Pull from the data below each line where the word "DESKTOP" occurs, and copy it.

»»

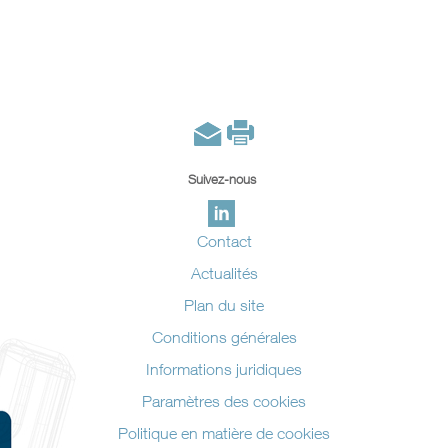
Suivez-nous
Contact
Actualités
Plan du site
Conditions générales
Informations juridiques
Paramètres des cookies
Politique en matière de cookies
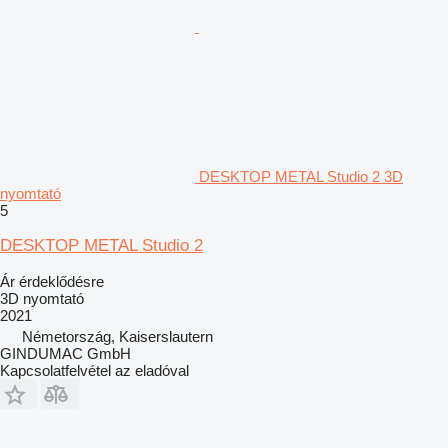
DESKTOP METAL Studio 2 3D
nyomtató
5
DESKTOP METAL Studio 2
Ár érdeklődésre
3D nyomtató
2021
Németország, Kaiserslautern
GINDUMAC GmbH
Kapcsolatfelvétel az eladóval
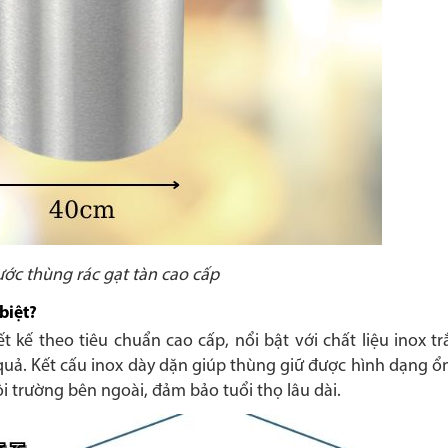
ước thùng rác gạt tàn cao cấp
biệt?
t kế theo tiêu chuẩn cao cấp, nổi bật với chất liệu inox t
quả. Kết cấu inox dày dặn giúp thùng giữ được hình dạng ổ
ôi trường bên ngoài, đảm bảo tuổi thọ lâu dài.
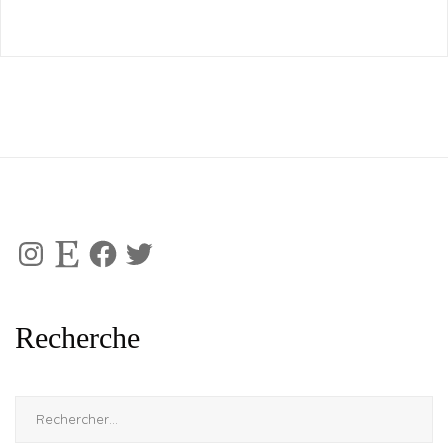
Instagram
Etsy
Facebook
Twitter
Recherche
Rechercher :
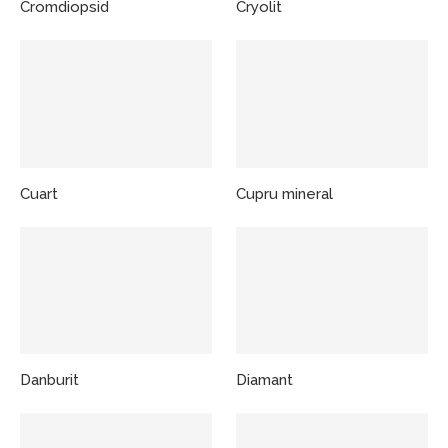
Cromdiopsid
Cryolit
Cuart
Cupru mineral
Danburit
Diamant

««

Written answer →
DESKTOP METAL Studio 2 3D
DESKTOP METAL Studio 2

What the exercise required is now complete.